• _Requirement_
The lines to copy from the listing below are those that contain the string "avantages".

START Provided information

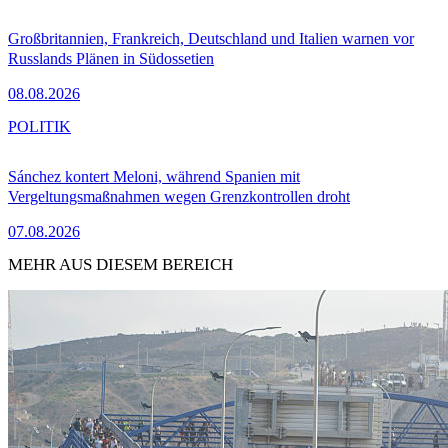
Großbritannien, Frankreich, Deutschland und Italien warnen vor
Russlands Plänen in Südossetien
08.08.2026
POLITIK
Sánchez kontert Meloni, während Spanien mit
Vergeltungsmaßnahmen wegen Grenzkontrollen droht
07.08.2026
MEHR AUS DIESEM BEREICH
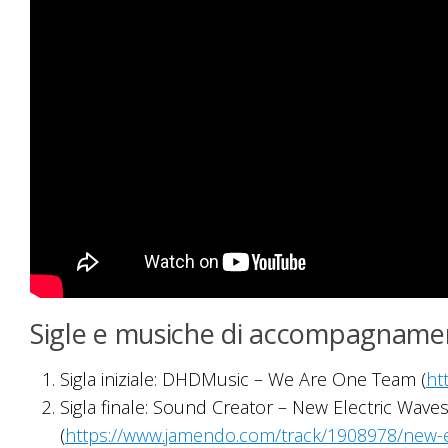
Sigle e musiche di accompagname
Sigla iniziale: DHDMusic – We Are One Team (
ht
Sigla finale: Sound Creator – New Electric Wa
(
https://www.jamendo.com/track/1908978/new-e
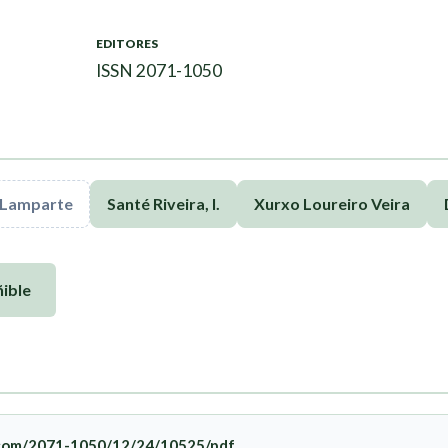
EDITORES
ISSN 2071-1050
 Lamparte
Santé Riveira, I.
Xurxo Loureiro Veira
ible
.com/2071-1050/12/24/10525/pdf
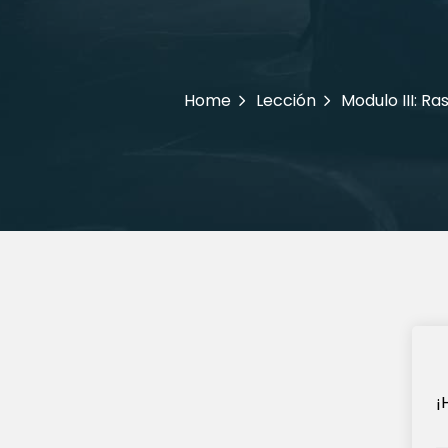
Home
Lección
Modulo III: R
¡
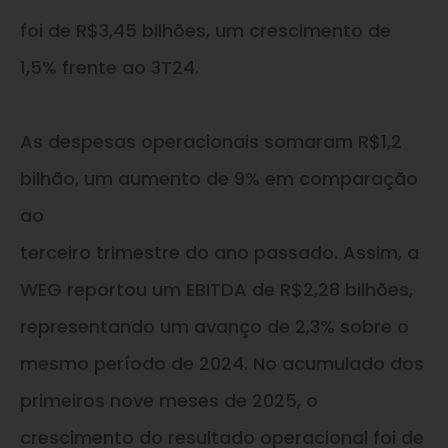
foi de R$3,45 bilhões, um crescimento de
1,5% frente ao 3T24.
As despesas operacionais somaram R$1,2
bilhão, um aumento de 9% em comparação
ao
terceiro trimestre do ano passado. Assim, a
WEG reportou um EBITDA de R$2,28 bilhões,
representando um avanço de 2,3% sobre o
mesmo período de 2024. No acumulado dos
primeiros nove meses de 2025, o
crescimento do resultado operacional foi de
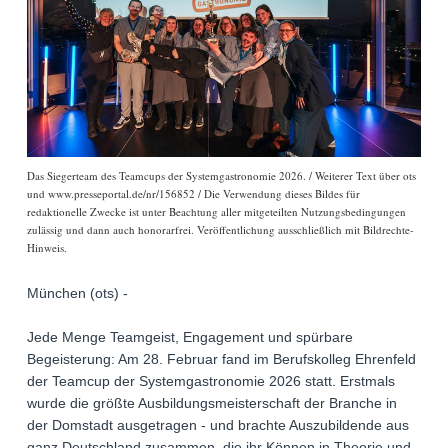
Das Siegerteam des Teamcups der Systemgastronomie 2026. / Weiterer Text über ots
und www.presseportal.de/nr/156852 / Die Verwendung dieses Bildes für
redaktionelle Zwecke ist unter Beachtung aller mitgeteilten Nutzungsbedingungen
zulässig und dann auch honorarfrei. Veröffentlichung ausschließlich mit Bildrechte-
Hinweis.
München (ots) -
Jede Menge Teamgeist, Engagement und spürbare
Begeisterung: Am 28. Februar fand im Berufskolleg Ehrenfeld
der Teamcup der Systemgastronomie 2026 statt. Erstmals
wurde die größte Ausbildungsmeisterschaft der Branche in
der Domstadt ausgetragen - und brachte Auszubildende aus
ganz Deutschland zusammen, die ihr Können in Theorie und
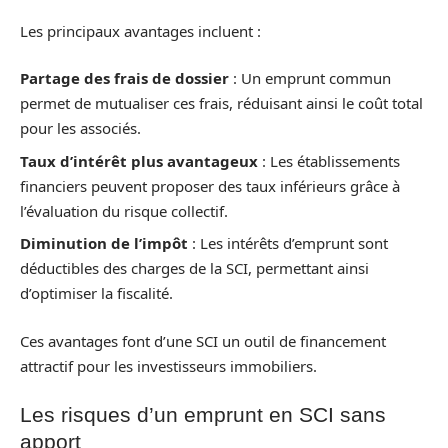
Les principaux avantages incluent :
Partage des frais de dossier
: Un emprunt commun
permet de mutualiser ces frais, réduisant ainsi le coût total
pour les associés.
Taux d’intérêt plus avantageux
: Les établissements
financiers peuvent proposer des taux inférieurs grâce à
l’évaluation du risque collectif.
Diminution de l’impôt
: Les intérêts d’emprunt sont
déductibles des charges de la SCI, permettant ainsi
d’optimiser la fiscalité.
Ces avantages font d’une SCI un outil de financement
attractif pour les investisseurs immobiliers.
Les risques d’un emprunt en SCI sans
apport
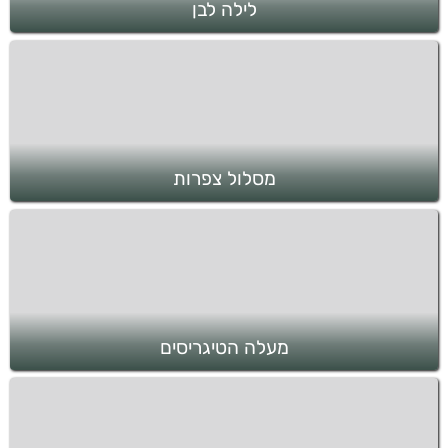
לילה לבן
מסלול צפרות
מעלה הטיגריסים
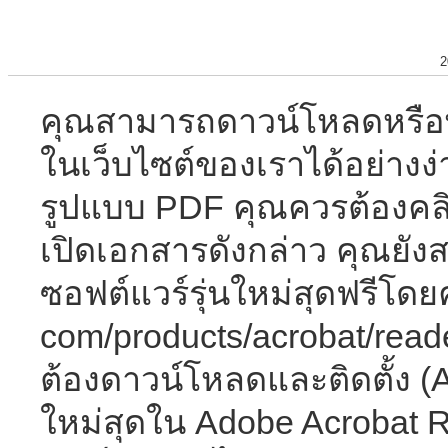
2
คุณสามารถดาวน์โหลดหรือพิมพ
ในเว็บไซต์ของเราได้อย่าง
รูปแบบ PDF คุณควรต้องคลิ
เปิดเอกสารดังกล่าว คุณย
ซอฟต์แวร์รุ่นใหม่สุดฟรีโดยค
com/products/acrobat/rea
ต้องดาวน์โหลดและติดตั้ง (A
ใหม่สุดใน Adobe Acrobat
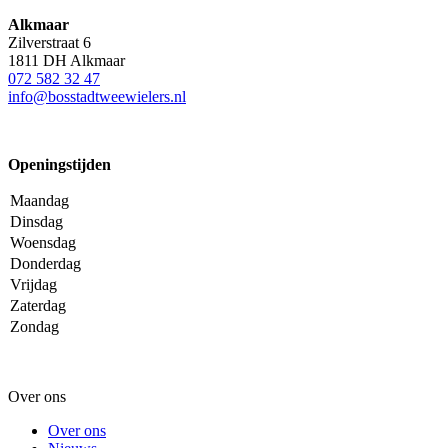
Alkmaar
Zilverstraat 6
1811 DH Alkmaar
072 582 32 47
info@bosstadtweewielers.nl
Openingstijden
Maandag
Dinsdag
Woensdag
Donderdag
Vrijdag
Zaterdag
Zondag
Over ons
Over ons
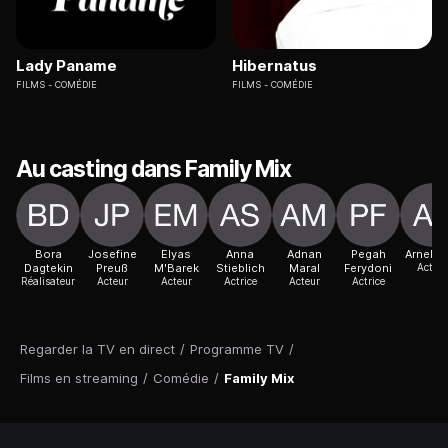
Lady Paname
Hibernatus
FILMS
COMÉDIE
FILMS
COMÉDIE
Au casting dans Family Mix
Bora
Josefine
Elyas
Anna
Adnan
Pegah
Arnel T
Dagtekin
Preuß
M'Barek
Stieblich
Maral
Ferydoni
Acteur
Réalisateur
Acteur
Acteur
Actrice
Acteur
Actrice
Regarder la TV en direct
/
Programme TV
/
Films en streaming
/
Comédie
/
Family Mix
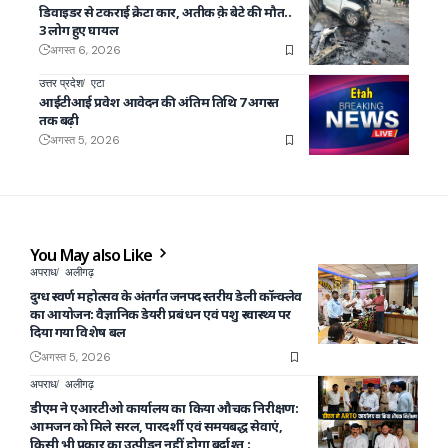
डिवाइडर से टकराई क्रेटा कार, अतीक क़े बेटे की मौत..
3 लोग हुए घायल
अगस्त 6, 2026
उत्तर प्रदेश
एटा
आईटीआई प्रवेश आवेदन की अंतिम तिथि 7 अगस्त
तक बढ़ी
अगस्त 5, 2026
You May also Like
अपराध
अलीगढ़
दुग्ध स्वर्ण महोत्सव के अंतर्गत जनपद स्तरीय डेली कॉन्क्लेव
का आयोजन: वैज्ञानिक डेयरी प्रबंधन एवं पशु स्वास्थ्य पर
दिया गया विशेष बल
अगस्त 5, 2026
अपराध
अलीगढ़
डीएम ने एआरटीओ कार्यालय का किया औचक निरीक्षण:
आमजन को मिले सरल, पारदर्शी एवं समयबद्ध सेवाएं,
किसी भी प्रकार का उत्पीड़न नहीं होगा बर्दाश्त :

END Provided information

• _Answer to this problem_
Les principaux avantages incluent :
Ces avantages font d’une SCI un outil de financement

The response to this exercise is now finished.